_Problem requirements_: Go through the records below and copy out every line that contains the word "bancare".

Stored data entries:
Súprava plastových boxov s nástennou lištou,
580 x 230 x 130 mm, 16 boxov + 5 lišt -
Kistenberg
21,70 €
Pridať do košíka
...
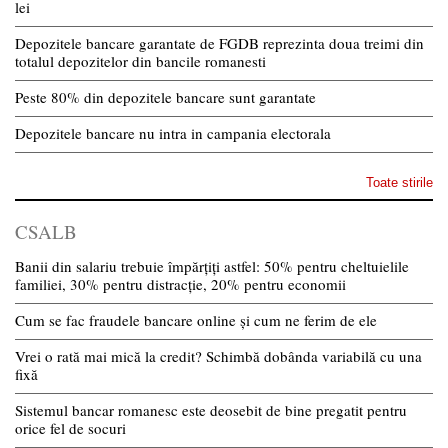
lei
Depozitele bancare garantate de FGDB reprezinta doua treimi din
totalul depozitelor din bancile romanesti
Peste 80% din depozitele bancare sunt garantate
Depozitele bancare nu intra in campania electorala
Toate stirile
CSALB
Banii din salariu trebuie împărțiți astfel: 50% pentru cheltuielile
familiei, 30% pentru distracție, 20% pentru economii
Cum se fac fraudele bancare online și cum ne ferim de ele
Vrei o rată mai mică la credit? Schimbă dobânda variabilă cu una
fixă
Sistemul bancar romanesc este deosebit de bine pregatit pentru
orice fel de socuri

_Response to this exercise_:
Depozitele bancare garantate de FGDB reprezinta doua treimi din
Peste 80% din depozitele bancare sunt garantate
Depozitele bancare nu intra in campania electorala
Cum se fac fraudele bancare online și cum ne ferim de ele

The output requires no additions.